What is the difference between a data controller and a data protection officer?
A data controller is any company/organisation that determines the purpose for personal data processing. A data protection officer is an independent party appointed by a data controller to ensure that the company processes data in compliance with laws and regulations such as the GDPR.
Is a DPO personally liable?
Under Article 38 of the UK GDPR, the reasons to terminate or penalise a DPO are limited, because they are not responsible for implementing UK GDPR compliant processes within a company. This responsibility lies with the top management and partners of a company.
What is not a responsibility of a data protection officer?

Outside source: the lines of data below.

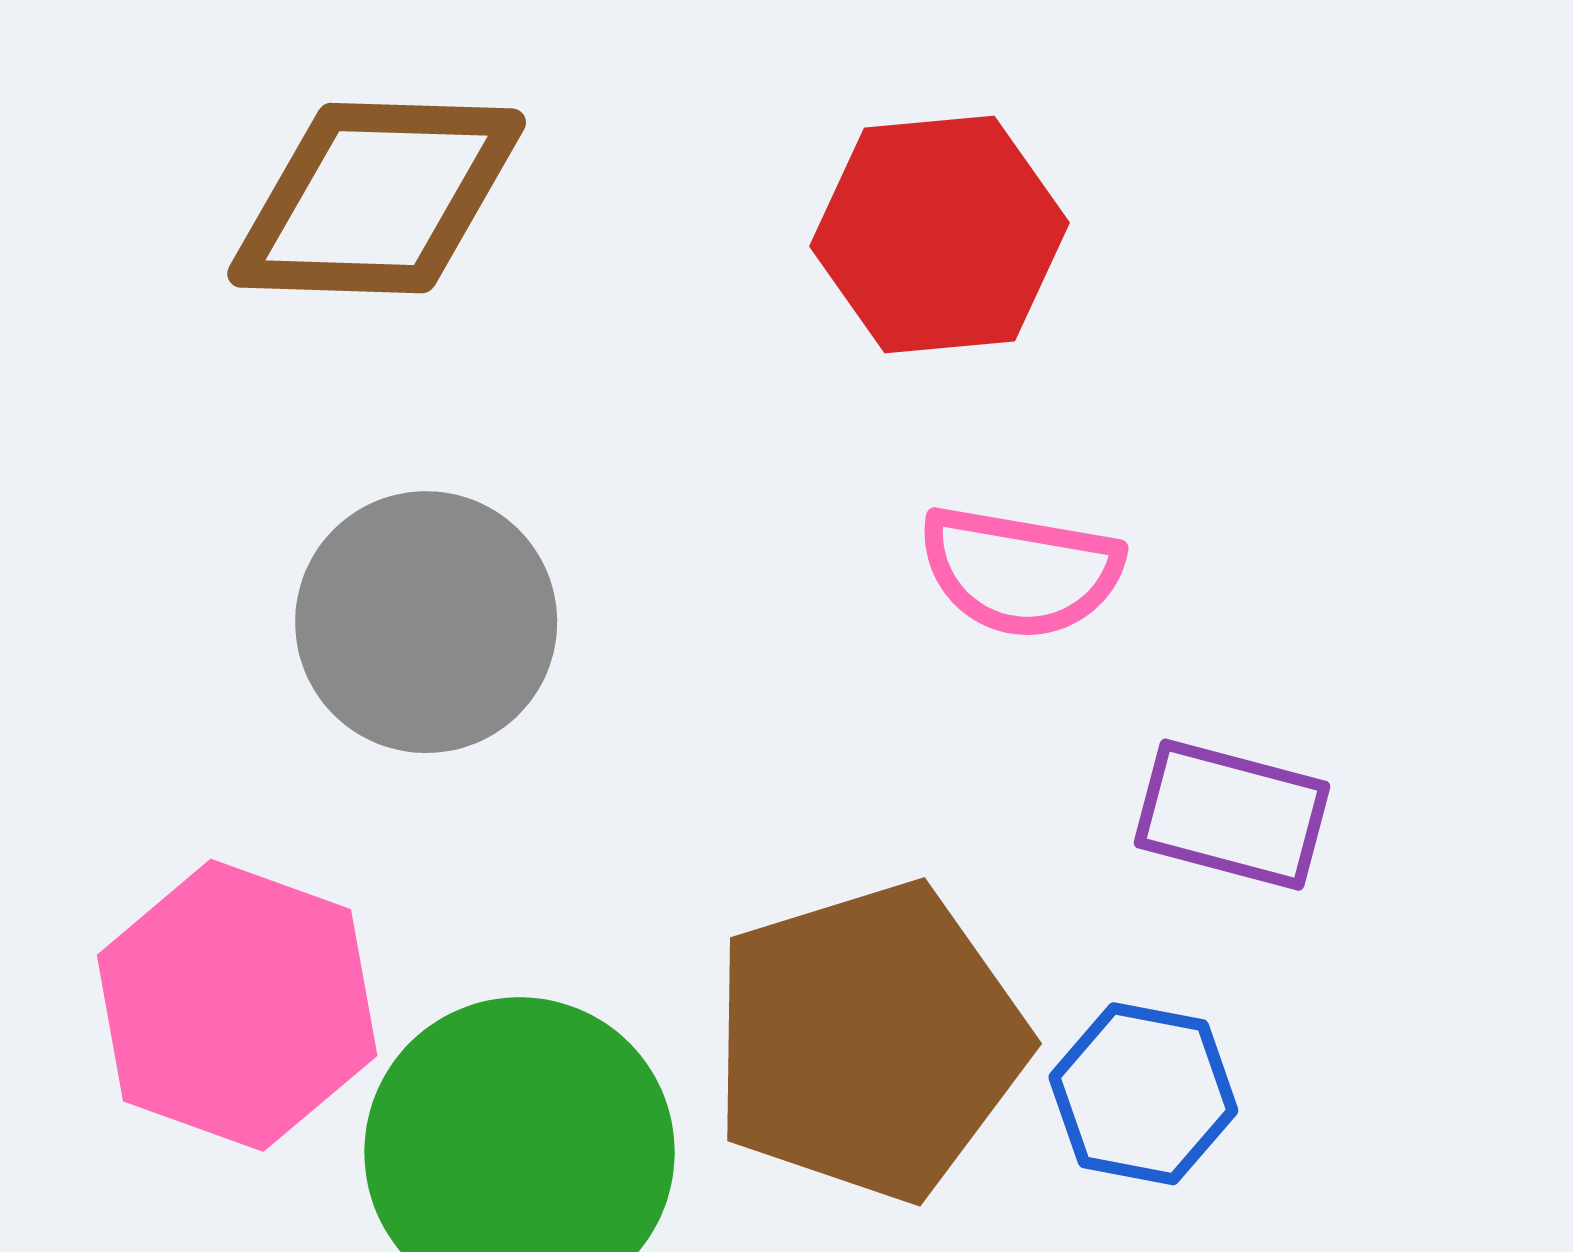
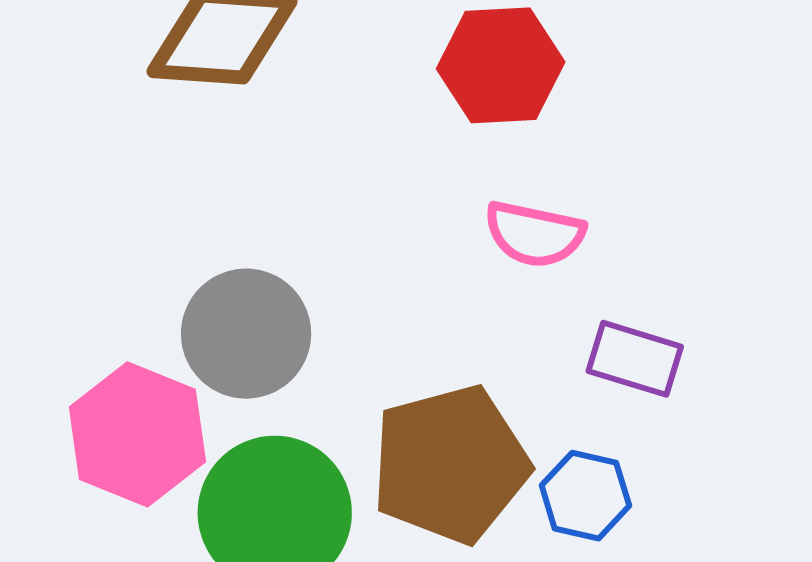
gray circle: (426, 622) -> (246, 334), moved

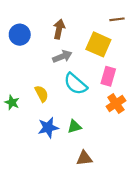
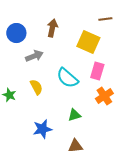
gray arrow: (62, 56) -> (34, 56), moved
green triangle: (74, 126) -> (74, 115), moved
blue star: (48, 128) -> (42, 129), moved

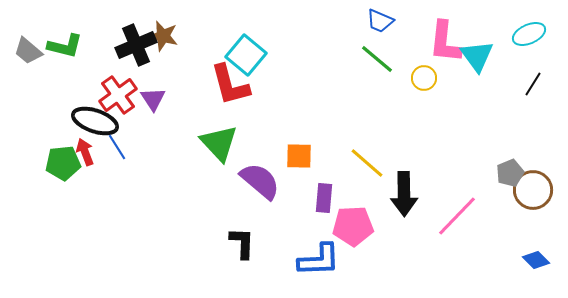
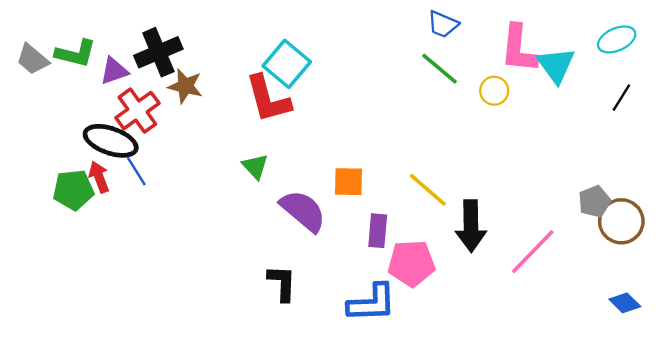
brown star: (163, 36) -> (185, 86), moved
purple triangle: (153, 99) -> (114, 71), moved, turned 44
green triangle: (219, 143) -> (255, 167), size x0.6

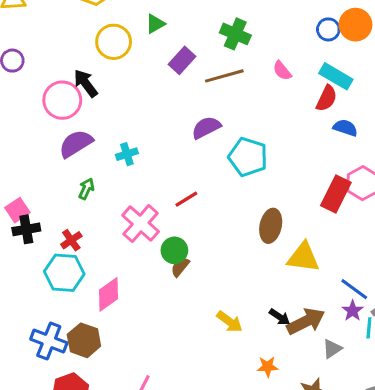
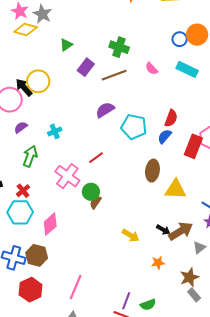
yellow circle: (114, 42) -> (38, 81), moved
red semicircle: (327, 98) -> (171, 118), moved
blue semicircle: (345, 128) -> (165, 136), moved, turned -63
purple semicircle: (76, 144) -> (21, 127), size x0.6
green arrow: (86, 189) -> (30, 156), size x1.5

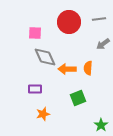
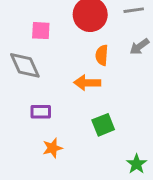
gray diamond: (45, 57) -> (25, 65), moved
orange semicircle: (88, 68) -> (102, 55), moved

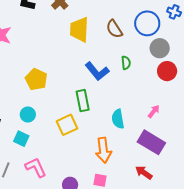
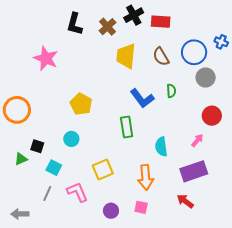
red circle: (167, 71) -> (212, 116), moved
yellow square: (67, 125) -> (103, 170), moved
cyan square: (21, 139) -> (54, 168), moved
purple rectangle: (151, 142) -> (194, 171), turned -52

The DPO is in charge of making sure that the top management of a company sticks to its data protection strategy and goals. However, they are not part of the management team and are not accountable for the execution of the company's data protection measures.
Do data protection officers conduct audits?
Yes. According to Article 39 of the UK GDPR, a DPO’s responsibilities include conducting regular audits to ensure that the company is in compliance with GDPR.
Do small companies need a data protection officer?
Yes, the requirement to appoint a DPO under Article 37 of the UK GDPR applies to all companies, regardless of size.
But even if a small company isn't legally required to hire a DPO, it is still responsible for making sure it follows the UK GDPR. If the company doesn't have the resources to do this, it may hire a DPO or ask a staff member to take on the duties of a DPO.